-- Opening Marker --

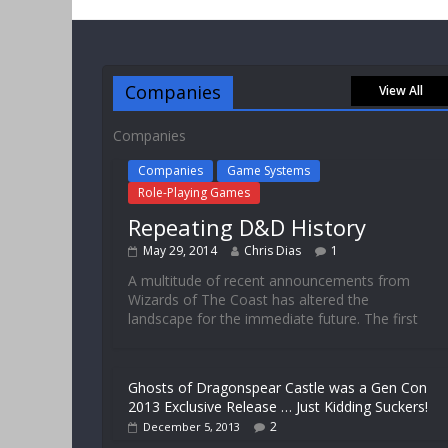
Companies
View All
Companies
Companies
Game Systems
Role-Playing Games
Repeating D&D History
May 29, 2014
Chris Dias
1
A multitude of recent announcements from
Wizards of The Coast has altered the
landscape for the immediate future. The first
Ghosts of Dragonspear Castle was a Gen Con
2013 Exclusive Release … Just Kidding Suckers!
2
December 5, 2013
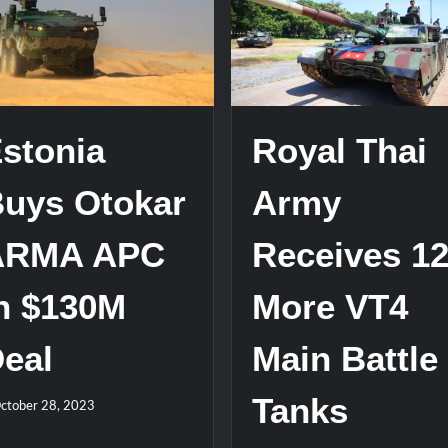
stone at CWIX 2026
Turkish Airlines Orders 12 Flight S
stonia
Royal Thai
uys Otokar
Army
ARMA APC
Receives 1
n $130M
More VT4
eal
Main Battle
Tanks
ctober 28, 2023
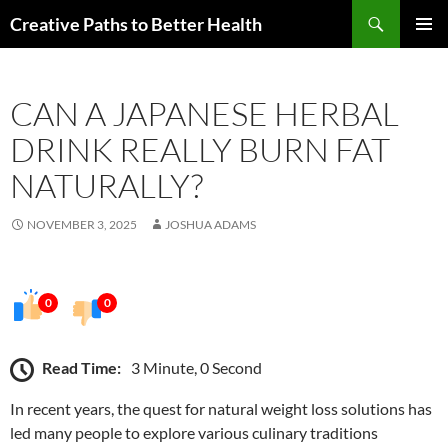
Skip
Search
Creative Paths to Better Health
to
PRIMAR
content
MENU
CAN A JAPANESE HERBAL
DRINK REALLY BURN FAT
NATURALLY?
NOVEMBER 3, 2025
JOSHUA ADAMS
0
0
Read Time:
3 Minute, 0 Second
In recent years, the quest for natural weight loss solutions has
led many people to explore various culinary traditions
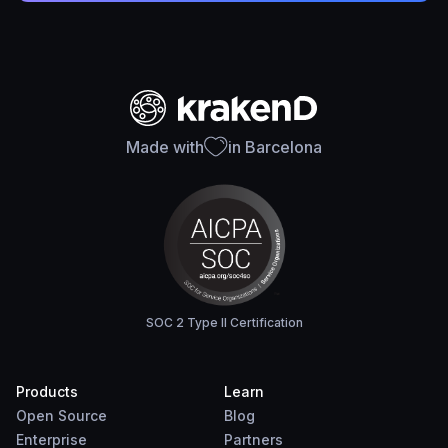
Made with
in Barcelona
SOC 2 Type II Certification
Products
Learn
Open Source
Blog
Enterprise
Partners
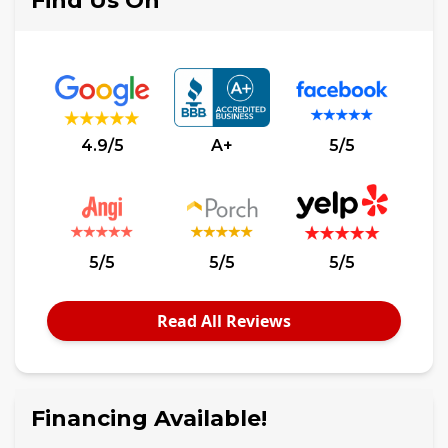
Find Us On
4.9/5
A+
5/5
5/5
5/5
5/5
Read All Reviews
Financing Available!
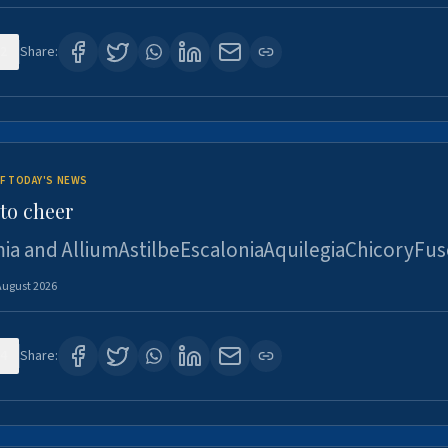
2
Share:
F TODAY'S NEWS
to cheer
ia and AlliumAstilbeEscaloniaAquilegiaChicoryFus
August 2026
4
Share:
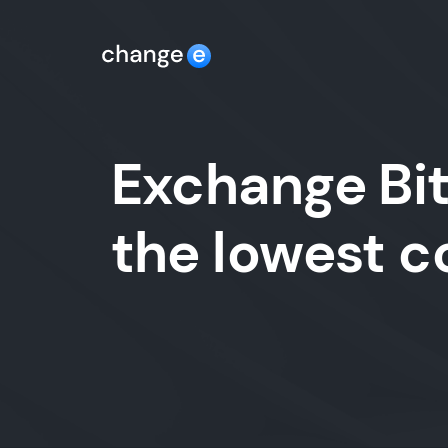
Exchange Bit
the lowest 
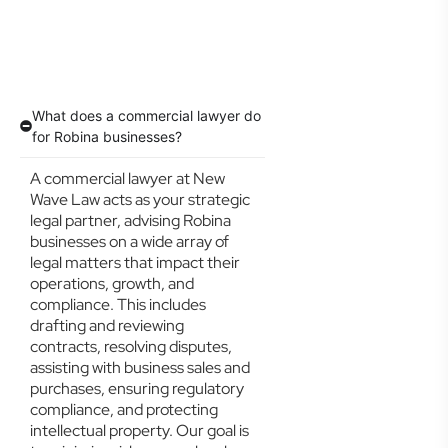
What does a commercial lawyer do
for Robina businesses?
A commercial lawyer at New
Wave Law acts as your strategic
legal partner, advising Robina
businesses on a wide array of
legal matters that impact their
operations, growth, and
compliance. This includes
drafting and reviewing
contracts, resolving disputes,
assisting with business sales and
purchases, ensuring regulatory
compliance, and protecting
intellectual property. Our goal is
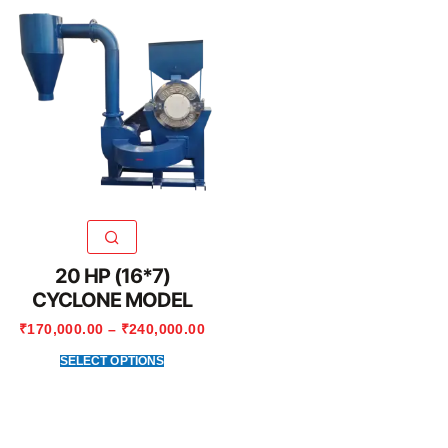
20 HP (16*7)
CYCLONE MODEL
₹
170,000.00
–
₹
240,000.00
SELECT OPTIONS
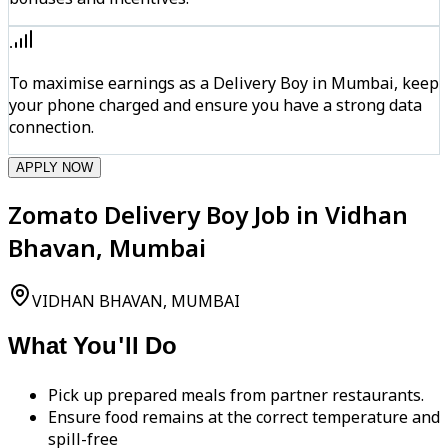
To maximise earnings as a Delivery Boy in Mumbai, keep
your phone charged and ensure you have a strong data
connection.
APPLY NOW
Zomato Delivery Boy Job in Vidhan
Bhavan, Mumbai
VIDHAN BHAVAN, MUMBAI
What You'll Do
Pick up prepared meals from partner restaurants.
Ensure food remains at the correct temperature and
spill-free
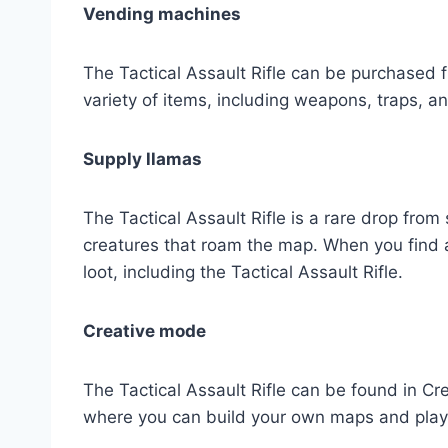
Vending machines
The Tactical Assault Rifle can be purchased
variety of items, including weapons, traps, a
Supply llamas
The Tactical Assault Rifle is a rare drop from
creatures that roam the map. When you find a 
loot, including the Tactical Assault Rifle.
Creative mode
The Tactical Assault Rifle can be found in 
where you can build your own maps and play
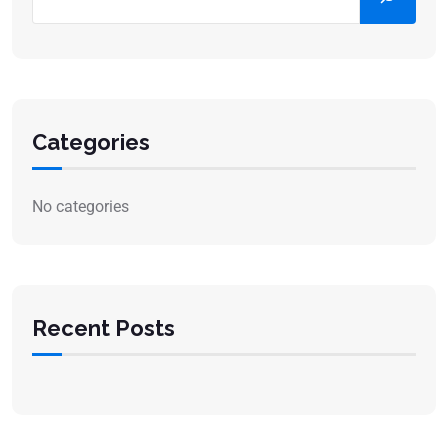
Categories
No categories
Recent Posts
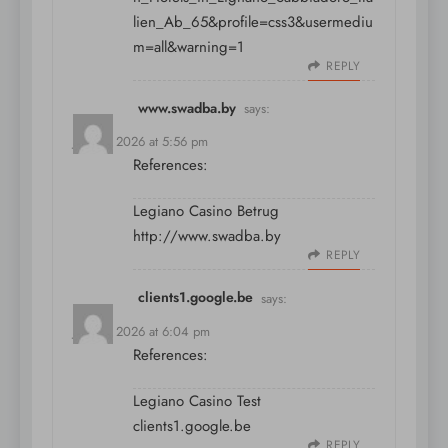
lien_Ab_65&profile=css3&usermediu
m=all&warning=1
REPLY
www.swadba.by
says:
July 11, 2026 at 5:56 pm
References:
Legiano Casino Betrug
http://www.swadba.by
REPLY
clients1.google.be
says:
July 11, 2026 at 6:04 pm
References:
Legiano Casino Test
clients1.google.be
REPLY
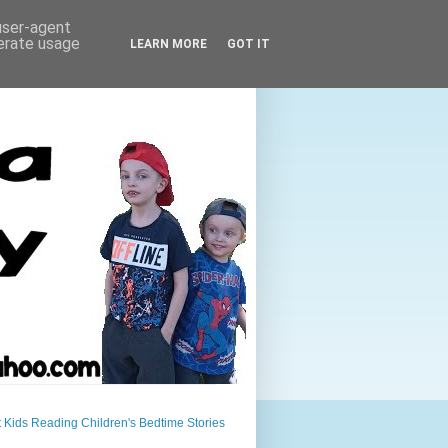
 user-agent
nerate usage
LEARN MORE
GOT IT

-- Closing Marker --

## WHAT THE TASK REQUIRES
Word for word, repeat the material above and drop the pictures.

## THE COMPLETED TASK
Companies
View All
Companies
Companies
Game Systems
Role-Playing Games
Repeating D&D History
May 29, 2014
Chris Dias
1
A multitude of recent announcements from
Wizards of The Coast has altered the
landscape for the immediate future. The first
Ghosts of Dragonspear Castle was a Gen Con
2013 Exclusive Release … Just Kidding Suckers!
2
December 5, 2013
stone at CWIX 2026
Turkish Airlines Orders 12 Flight S
stonia
Royal Thai
uys Otokar
Army
ARMA APC
Receives 1
n $130M
More VT4
eal
Main Battle
Tanks
ctober 28, 2023
Skip
Search
Creative Paths to Better Health
to
PRIMAR
content
MENU
CAN A JAPANESE HERBAL
DRINK REALLY BURN FAT
NATURALLY?
NOVEMBER 3, 2025
JOSHUA ADAMS
0
0
Read Time:
3 Minute, 0 Second
In recent years, the quest for natural weight loss solutions has
led many people to explore various culinary traditions
Made with
in Barcelona
SOC 2 Type II Certification
Products
Learn
Open Source
Blog
Enterprise
Partners
Find Us On
4.9/5
A+
5/5
5/5
5/5
5/5
Read All Reviews
Financing Available!
2
Share:
F TODAY'S NEWS
to cheer
ia and AlliumAstilbeEscaloniaAquilegiaChicoryFus
August 2026
4
Share:
Exchange Bit
the lowest 
What does a commercial lawyer do
for Robina businesses?
A commercial lawyer at New
Wave Law acts as your strategic
legal partner, advising Robina
businesses on a wide array of
legal matters that impact their
operations, growth, and
compliance. This includes
drafting and reviewing
contracts, resolving disputes,
assisting with business sales and
purchases, ensuring regulatory
compliance, and protecting
intellectual property. Our goal is
20 HP (16*7)
CYCLONE MODEL
₹
170,000.00
–
₹
240,000.00
SELECT OPTIONS
To maximise earnings as a Delivery Boy in Mumbai, keep
your phone charged and ensure you have a strong data
connection.
APPLY NOW
Zomato Delivery Boy Job in Vidhan
Bhavan, Mumbai
VIDHAN BHAVAN, MUMBAI
What You'll Do
Pick up prepared meals from partner restaurants.
Ensure food remains at the correct temperature and
spill-free
Vending machines
The Tactical Assault Rifle can be purchased
variety of items, including weapons, traps, a
Supply llamas
The Tactical Assault Rifle is a rare drop from
creatures that roam the map. When you find a 
loot, including the Tactical Assault Rifle.
Creative mode
The Tactical Assault Rifle can be found in 
where you can build your own maps and play
Categories
No categories
Recent Posts
lien_Ab_65&profile=css3&usermediu
m=all&warning=1
REPLY
www.swadba.by
says:
July 11, 2026 at 5:56 pm
References:
Legiano Casino Betrug
http://www.swadba.by
REPLY
clients1.google.be
says:
July 11, 2026 at 6:04 pm
References:
Legiano Casino Test
clients1.google.be
REPLY
 user-agent
nerate usage
LEARN MORE
GOT IT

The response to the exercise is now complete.